何せ一億だからな。そのポイントを稼ぐのにいったい幾ら必要になるのか。それは割りとマジメに気になっている。金って無限じゃないんだよ。
『金銭的な問題でしたら、大幅に緩和する方法があります』
「聞こうじゃないか」
『『世界樹』の世話をするエルフを雇い入れる事です。エルフの『世界樹』に対する信仰心と、あの膨大な魔力があれば、『世界樹』をある程度まで成長させれば少量ずつですが素材が手に入るでしょう』
レティアの言う事を具体的な数字に直すと、素材を得る為に一億ポイント必要だった所が、三千万ポイントくらいで済む訳だ。七割減、とってもお得である。
と言うか、この森と遺跡の浮島だけでなく、他の浮島にも、こう言う特別な素材が採れる場所があるのだと言う。
それは『火山』と『海溝』である。そこを活用するにはそれぞれ一億ポイント必要であり、それを割引させるには『ドワーフ』と『マーメイド』の協力が必要であるそうだ。
エルフにドワーフときてマーメイドまで加わった。ようは人魚だな。…………魚人と人魚は違うんだっけ? まぁ良くは解らんけど、マーメイドがエルフやドワーフに並ぶ海の精霊族なのだろう。
マーメイドの事は取り敢えず置いといて、エルフとドワーフの仲間は欲しい。『世界樹』や『火山』の素材だけでなく、☆5『技巧神の大工房』に必要と言う意味でも、ストーリークエスト的にも欲しい。
その両方の種族との橋渡しになり得るアルジャーノンから紹介状も貰っている事だし、アルジャーノンに聞いたので、その両種族のいる場所も知っている。

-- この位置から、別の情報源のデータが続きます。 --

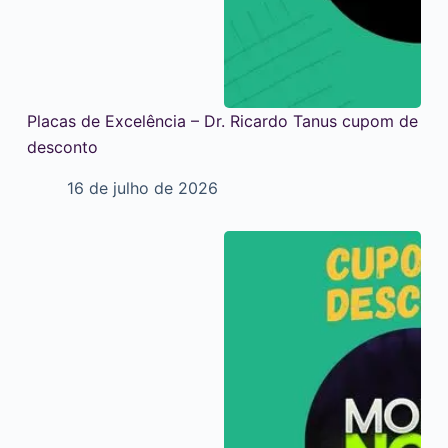
Placas de Excelência – Dr. Ricardo Tanus cupom de
desconto
16 de julho de 2026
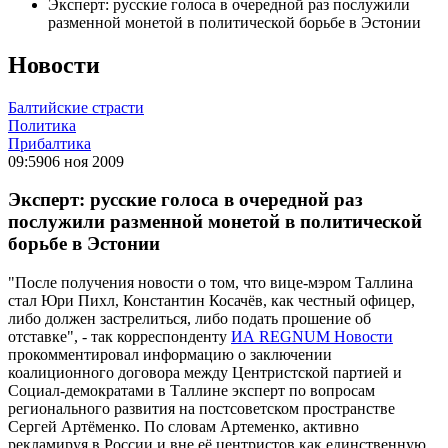
Эксперт: русские голоса в очередной раз послужили
разменной монетой в политической борьбе в Эстонии
Новости
Балтийские страсти
Политика
Прибалтика
09:59
06 ноя 2009
Эксперт: русские голоса в очередной раз
послужили разменной монетой в политической
борьбе в Эстонии
"После получения новости о том, что вице-мэром Таллина
стал Юри Пихл, Константин Косачёв, как честный офицер,
либо должен застрелиться, либо подать прошение об
отставке", - так корреспонденту
ИА REGNUM Новости
прокомментировал информацию о заключении
коалиционного договора между Центристской партией и
Социал-демократами в Таллине эксперт по вопросам
регионального развития на постсоветском пространстве
Сергей Артёменко. По словам Артеменко, активно
рекламируя в России и вне её центристов как единственную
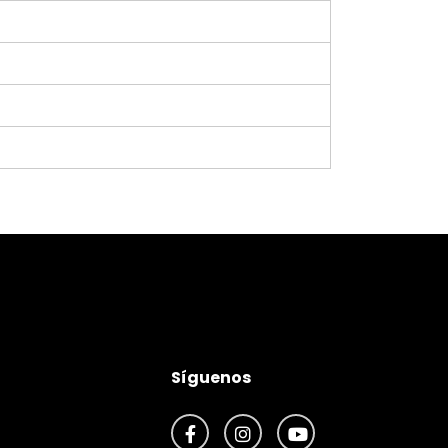
Síguenos
Facebook
Instagram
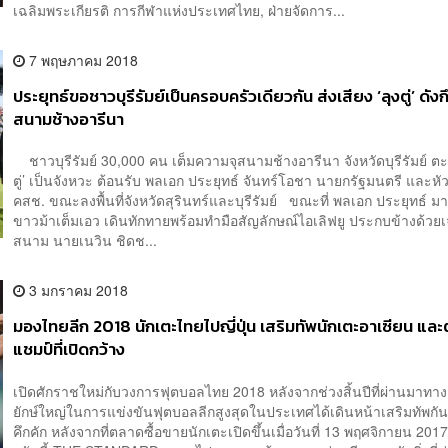
เฉลิมพระเกียรติ การกีฬาแห่งประเทศไทย, ฝ่ายจัดการ...
7 พฤษภาคม 2018
ประยุทธ์ขอชาวบุรีรัมย์เป็นครอบครัวเดียวกัน ส่งเสียง ‘ลุงตู่’ ดัง
สนามช้างอารีนา
ชาวบุรีรัมย์ 30,000 คน เต็มความจุสนามช้างอารีนา จังหวัดบุรีรัมย์ ตะ
ตู่’ เป็นจังหวะ ต้อนรับ พลเอก ประยุทธ์ จันทร์โอชา นายกรัฐมนตรี และหั
คสช. ขณะลงพื้นที่จังหวัดสุรินทร์และบุรีรัมย์ ขณะที่ พลเอก ประยุทธ์ มา
ขาวม้าเต็มเอว เดินทักทายพร้อมทำมือสัญลักษณ์ไอเลิฟยู ประกบข้างด้วยเ
สนาม นายเนวิน ชิดช...
3 มกราคม 2018
มองไทยลีก 2018 นักเตะไทยไปญี่ปุ่น เสริมทัพนักเตะอาเซียน แล
แชมป์ที่เปิดกว้าง
เปิดศักราชใหม่กับวงการฟุตบอลไทย 2018 หลังจากช่วงสิ้นปีที่ผ่านมาท
ยักษ์ใหญ่ในการแข่งขันฟุตบอลลีกสูงสุดในประเทศได้เดินหน้าเสริมทัพกัน
คึกคัก หลังจากที่ตลาดซื้อขายนักเตะเปิดขึ้นเมื่อวันที่ 13 พฤศจิกายน 2017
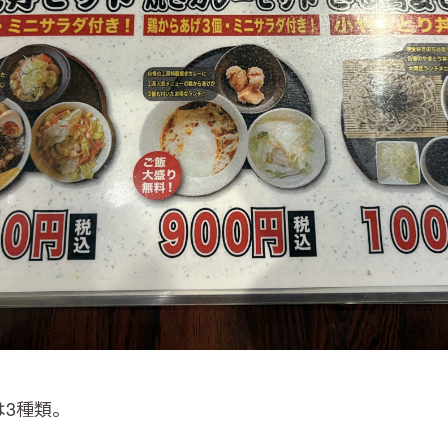
は3種類。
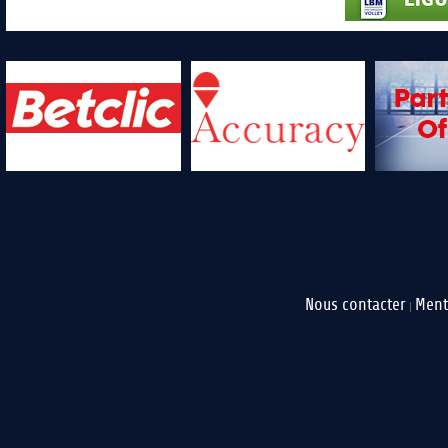
Nous contacter
Ment
|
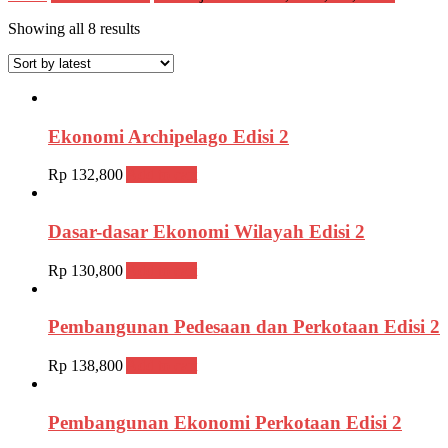
Showing all 8 results
Ekonomi Archipelago Edisi 2
Rp
132,800
Add to cart
Dasar-dasar Ekonomi Wilayah Edisi 2
Rp
130,800
Add to cart
Pembangunan Pedesaan dan Perkotaan Edisi 2
Rp
138,800
Add to cart
Pembangunan Ekonomi Perkotaan Edisi 2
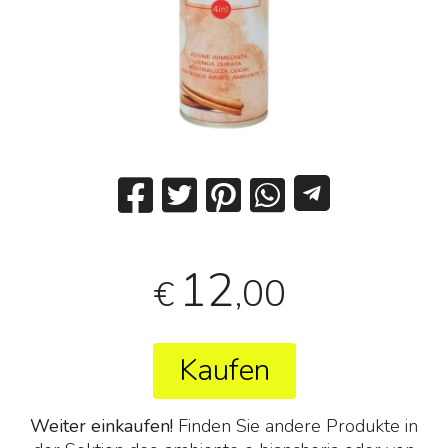
12
,00
€
Kaufen
Weiter einkaufen!
Finden Sie andere Produkte in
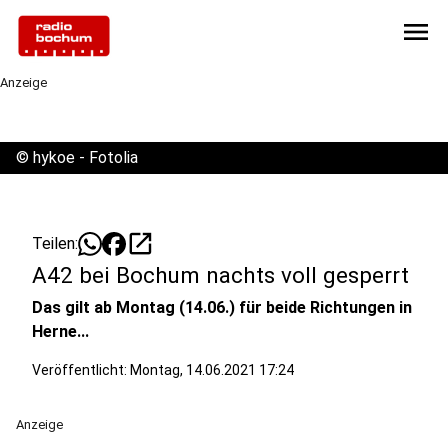
menu
Anzeige
©
hykoe - Fotolia
open_in_new
Teilen:
A42 bei Bochum nachts voll gesperrt
Das gilt ab Montag (14.06.) für beide Richtungen in
Herne...
Veröffentlicht:
Montag, 14.06.2021 17:24
Anzeige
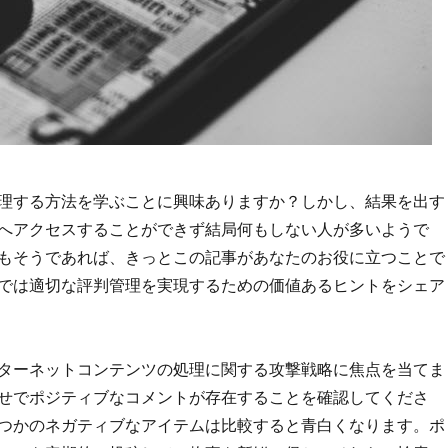
理する方法を学ぶことに興味ありますか？しかし、結果を出す
へアクセスすることができず結局何もしない人が多いようで
もそうであれば、きっとこの記事があなたのお役に立つことで
では適切な評判管理を実現するための価値あるヒントをシェア
ターネットコンテンツの処理に関する攻撃戦略に焦点を当てま
せでポジティブなコメントが存在することを確認してくださ
つかのネガティブなアイテムは比較すると青白くなります。ポ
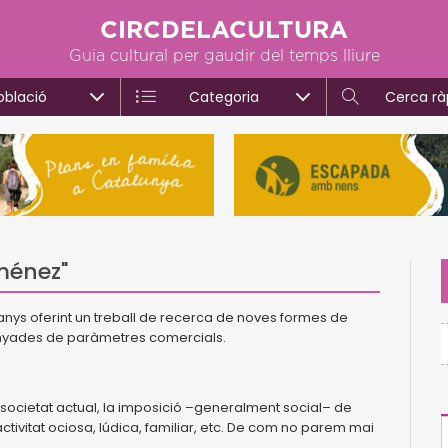
CIRCDELACULTURA
Guia cultural per gaudir del temps lliure
oblació
Categoria
Cerca rà
iménez"
 anys oferint un treball de recerca de noves formes de
unyades de paràmetres comercials.
a societat actual, la imposició –generalment social– de
ctivitat ociosa, lúdica, familiar, etc. De com no parem mai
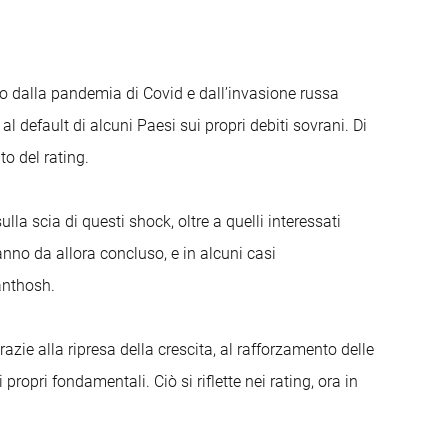
o dalla pandemia di Covid e dall’invasione russa
al default di alcuni Paesi sui propri debiti sovrani. Di
o del rating.
ulla scia di questi shock, oltre a quelli interessati
anno da allora concluso, e in alcuni casi
anthosh.
zie alla ripresa della crescita, al rafforzamento delle
propri fondamentali. Ciò si riflette nei rating, ora in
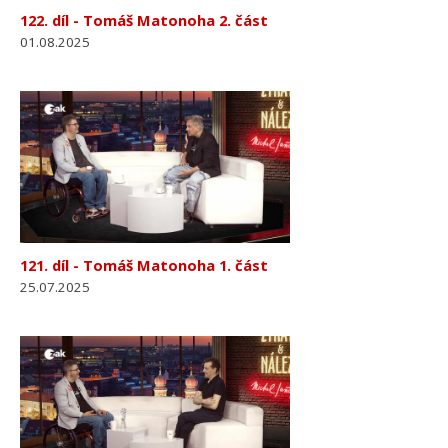
122. díl - Tomáš Matonoha 2. část
01.08.2025
121. díl - Tomáš Matonoha 1. část
25.07.2025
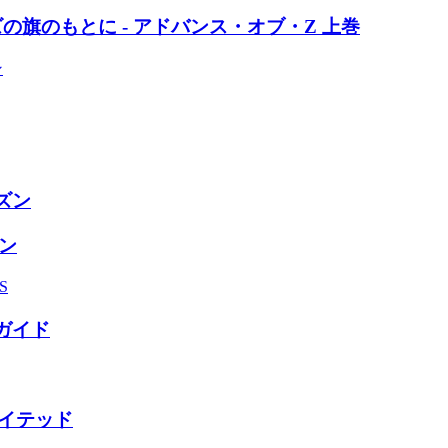
の旗のもとに - アドバンス・オブ・Z 上巻
ン
ズン
ズン
S
ガイド
レイテッド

よし、決めた。エルフとドワーフを仲間にしに行こう! まずはエルフからだ!!
…………と、俺はそんな風に決めた筈だったのだが、運命ってのは本当によく解らないものだ。
先に言ってしまうと、俺が最初に仲間にした精霊族はエルフでもドワーフでもなく『マーメイド』だった。
海に住まう精霊族たる『マーメイド』の一団が、俺の所に保護を求めてやって来たのだ。